EU speckt ab – bei Wohlstand und Bildung
Gipfel steckte Wirtschaftsstrategie für die nächsten zehn Jahre ab / Notfallplan für Griechenland soll Stabilität des Euro sichern
Brüssel (Agenturen/ND). Die EU-Staats- und Regierungschefs verfehlten beim Gipfel in Brüssel zunächst gemeinsame, verbindliche Zielvorgaben in diesen Bereichen. Dies geht aus dem Entwurf für die Strategie »Europa 2020« hervor. Bis zur geplanten Verabschiedung im Juni dürfte die kontroverse Debatte über die 2020-Strategie weitergehen. Zu dem Zehn-Jahres-Plan gehören unterschiedliche nationale Reformprogramme, die in allen EU-Ländern umgesetzt werden müssen.
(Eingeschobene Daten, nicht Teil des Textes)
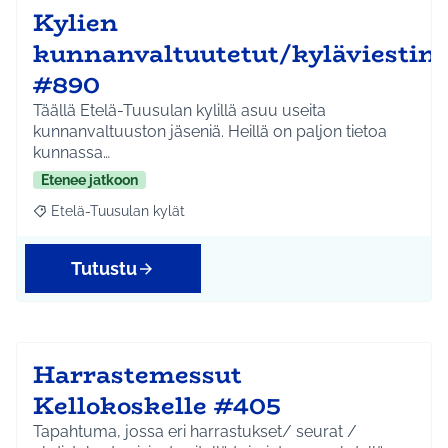
Kylien
kunnanvaltuutetut/kyläviestin
#890
Täällä Etelä-Tuusulan kylillä asuu useita
kunnanvaltuuston jäseniä. Heillä on paljon tietoa
kunnassa…
Etenee jatkoon
Etelä-Tuusulan kylät
Rajaa tulokset aihepiirin mukaan: Etelä-Tuusulan kylät
Tutustu
Harrastemessut
Kellokoskelle #405
Tapahtuma, jossa eri harrastukset/ seurat /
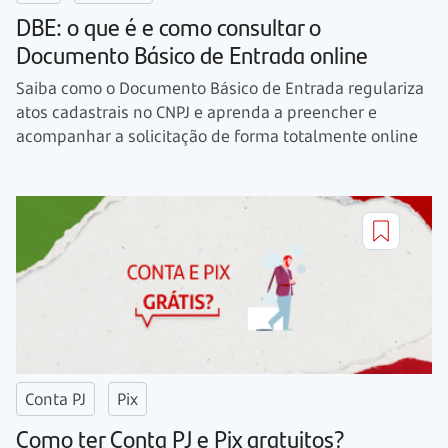
DBE: o que é e como consultar o
Documento Básico de Entrada online
Saiba como o Documento Básico de Entrada regulariza
atos cadastrais no CNPJ e aprenda a preencher e
acompanhar a solicitação de forma totalmente online
Conta PJ
Pix
Como ter Conta PJ e Pix gratuitos?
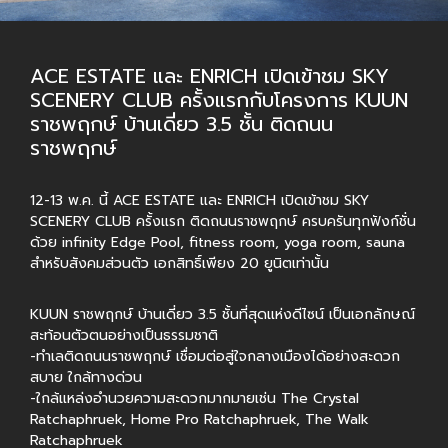
ACE ESTATE และ ENRICH เปิดเข้าชม SKY
SCENERY CLUB ครั้งแรกกับโครงการ KUUN
ราชพฤกษ์ บ้านเดี่ยว 3.5 ชั้น ติดถนน
ราชพฤกษ์
12-13 พ.ค. นี้ ACE ESTATE และ ENRICH เปิดเข้าชม SKY
SCENERY CLUB ครั้งแรก ติดถนนราชพฤกษ์ ครบครันทุกฟังก์ชั่น
ด้วย infinity Edge Pool, fitness room, yoga room, sauna
สำหรับสังคมส่วนตัว เอกสิทธิ์เพียง 20 ยูนิตเท่านั้น
KUUN ราชพฤกษ์ บ้านเดี่ยว 3.5 ชั้นที่สุดแห่งดีไซน์ เป็นเอกลักษณ์
สะท้อนตัวตนอย่างเป็นธรรมชาติ
-ทำเลติดถนนราชพฤกษ์ เชื่อมต่อสู่ใจกลางเมืองได้อย่างสะดวก
สบาย ใกล้ทางด่วน
-ใกล้แหล่งอำนวยความสะดวกมากมายเช่น The Crystal
Ratchaphruek, Home Pro Ratchaphruek, The Walk
Ratchaphruek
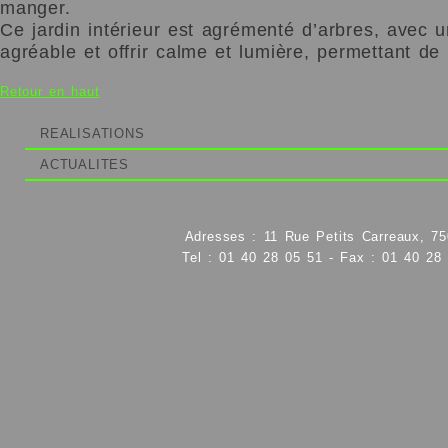
manger.
Ce jardin intérieur est agrémenté d’arbres, avec u
agréable et offrir calme et lumière, permettant de 
Retour en haut
REALISATIONS
ACTUALITES
Adresses : 11 Rue Petits Carreaux, 75
Tel : 01 40 28 05 51 - Fax : 01 40 28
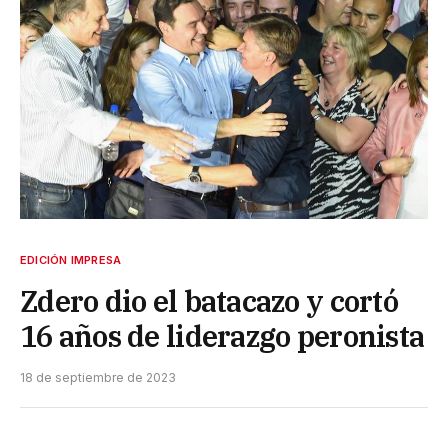
EDICIÓN IMPRESA
Zdero dio el batacazo y cortó
16 años de liderazgo peronista
18 de septiembre de 2023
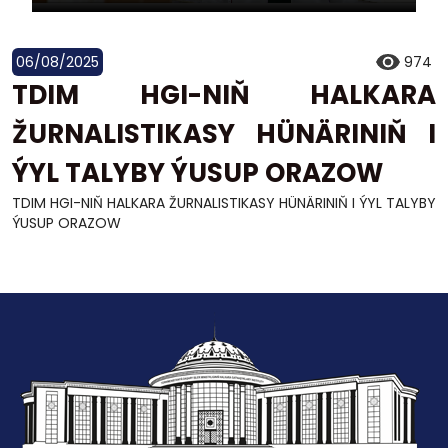
06/08/2025
974
TDIM HGI-NIŇ HALKARA
ŽURNALISTIKASY HÜNÄRINIŇ I
ÝYL TALYBY ÝUSUP ORAZOW
TDIM HGI-NIŇ HALKARA ŽURNALISTIKASY HÜNÄRINIŇ I ÝYL TALYBY
ÝUSUP ORAZOW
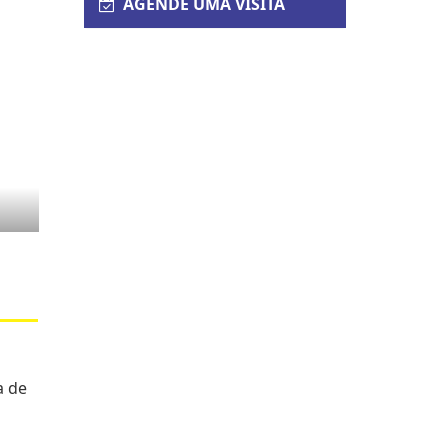
AGENDE UMA VISITA
a de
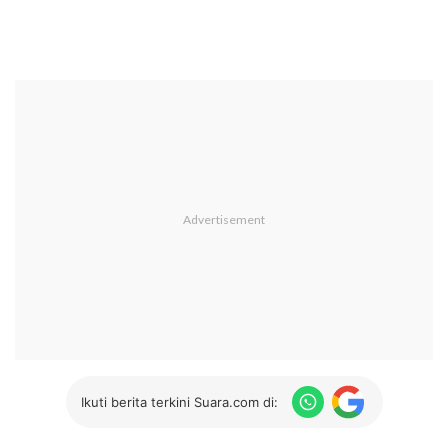
Ikuti berita terkini Suara.com di:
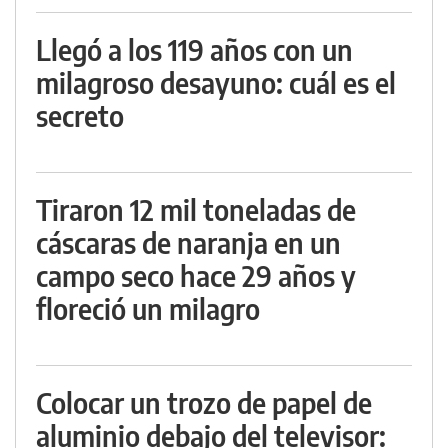
Llegó a los 119 años con un
milagroso desayuno: cuál es el
secreto
Tiraron 12 mil toneladas de
cáscaras de naranja en un
campo seco hace 29 años y
floreció un milagro
Colocar un trozo de papel de
aluminio debajo del televisor:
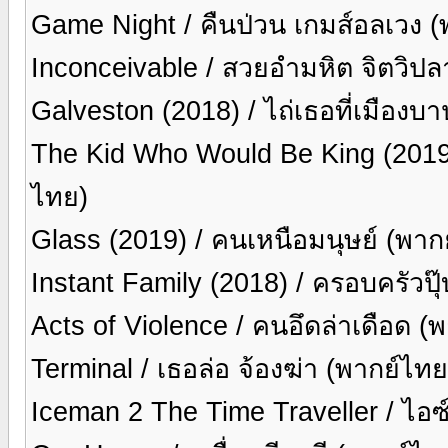
Game Night / คืนป่วน เกมส์อลเวง 
Inconceivable / สวยอำมหิต จิตวิป
Galveston (2018) / ไถ่เธอที่เมือง
The Kid Who Would Be King (2019) 
ไทย)
Glass (2019) / คนเหนือมนุษย์ (พา
Instant Family (2018) / ครอบครัวปุ
Acts of Violence / คนอึดล่าเดือด (
Terminal / เธอล่อ จ้องฆ่า (พากย์ไทย
Iceman 2 The Time Traveller / ไอซ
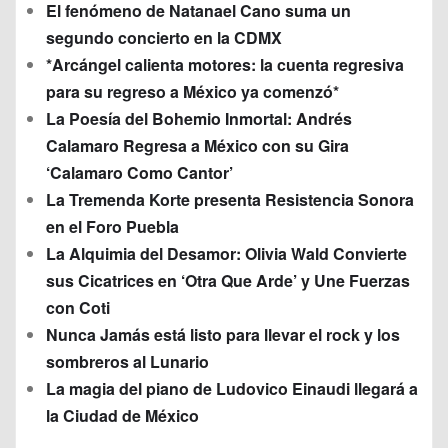
El fenómeno de Natanael Cano suma un
segundo concierto en la CDMX
*Arcángel calienta motores: la cuenta regresiva
para su regreso a México ya comenzó*
La Poesía del Bohemio Inmortal: Andrés
Calamaro Regresa a México con su Gira
‘Calamaro Como Cantor’
La Tremenda Korte presenta Resistencia Sonora
en el Foro Puebla
La Alquimia del Desamor: Olivia Wald Convierte
sus Cicatrices en ‘Otra Que Arde’ y Une Fuerzas
con Coti
Nunca Jamás está listo para llevar el rock y los
sombreros al Lunario
La magia del piano de Ludovico Einaudi llegará a
la Ciudad de México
Auf Drängen der deutschen Bundesländer wurde das zunächst vorgeschlagene Ziel, 40 Prozent der jungen Menschen müssten eine Hochschulausbildung bekommen, noch nicht in die Strategie aufgenommen. Weil die deutschen Länder für die Bildungspolitik zuständig sind, soll erst im Juni ein EU-Gipfel über die Zielwerte entscheiden. Das vorgeschlagene Ziel, die Zahl der von Armut bedrohten Menschen um 20 Millionen zu senken, wurde in der Beschlussvorlage für den Gipfel »entschärft«: Dort heißt es nur noch, die Armut soll verringert werden. Auch das Ziel einer Verringerung des Kohlendioxid-Ausstoßes um 30 Prozent bis 2020, sofern andere große Verschmutzer mitziehen, findet sich nicht mehr in dem Strategiepapier. Das ist zwar im Rahmen des EU-Energie- und Klimapakets schon beschlossen worden. Dass es nicht mehr im Zehn-Jahres-Plan vorkommt, könnte aber ein Zeichen für großen Widerstand innerhalb der EU sein, das 30-Prozent-Ziel bedingungslos zu verabschieden, um die stockenden Weltklimaverhandlungen voranzutreiben.
Unumstritten war die Vorgabe, dass in den kommenden zehn Jahren 75 Prozent der Bevölkerung unter 64 Jahren in Arbeit stehen sollen. Für Forschung und Entwicklung sollen drei Prozent der Bruttoinlandsprodukte ausgegeben werden. Jährlich sollen die Staats- und Regierungschefs über die Einhaltung der Zielvorgaben beraten.
Neu ist im Strategiepapier der Verweis auf die in den vergangenen Wochen vor allem von Frankreich beklagten Unterschiede in der Wettbewerbsfähigkeit der verschiedenen EU-Staaten. Hier steht vor allem Deutschland mit niedrigen Lohnstückkosten in der Kritik.
Lob gab es für den am späten Donnerstagabend beschlossenen Notfallplan für das schuldengeplagte Griechenland. Die in Aussicht gestellten Milliarden-Kredite des Internationalen Währungsfonds (IWF) und der Euro-Länder sollen als letzte Möglichkeit gewährt werden. Dies wäre der Fall, wenn Griechenland nicht mehr genügend Kredite an den Kapitalmärkten bekommt.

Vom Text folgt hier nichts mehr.